**ACTION ITEM:** Using the listing below, report how many lines contain the word "Colonial" and give no other words.

**SUPPLIED MATERIAL:**
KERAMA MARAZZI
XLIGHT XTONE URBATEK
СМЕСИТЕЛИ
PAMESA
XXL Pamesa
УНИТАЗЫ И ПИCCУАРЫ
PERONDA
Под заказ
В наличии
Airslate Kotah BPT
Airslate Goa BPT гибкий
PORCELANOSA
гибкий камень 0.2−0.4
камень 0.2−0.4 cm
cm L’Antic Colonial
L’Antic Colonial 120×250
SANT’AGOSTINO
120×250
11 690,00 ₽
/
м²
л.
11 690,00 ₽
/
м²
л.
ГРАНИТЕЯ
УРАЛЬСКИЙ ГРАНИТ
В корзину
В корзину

---

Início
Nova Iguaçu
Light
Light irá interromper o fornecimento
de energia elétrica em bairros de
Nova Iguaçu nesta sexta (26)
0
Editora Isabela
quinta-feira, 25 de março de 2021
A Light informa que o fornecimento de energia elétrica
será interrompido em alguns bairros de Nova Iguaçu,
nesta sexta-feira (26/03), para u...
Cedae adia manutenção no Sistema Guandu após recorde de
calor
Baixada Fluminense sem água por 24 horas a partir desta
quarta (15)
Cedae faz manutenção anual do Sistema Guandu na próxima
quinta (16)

**WRITTEN SOLUTION:** 2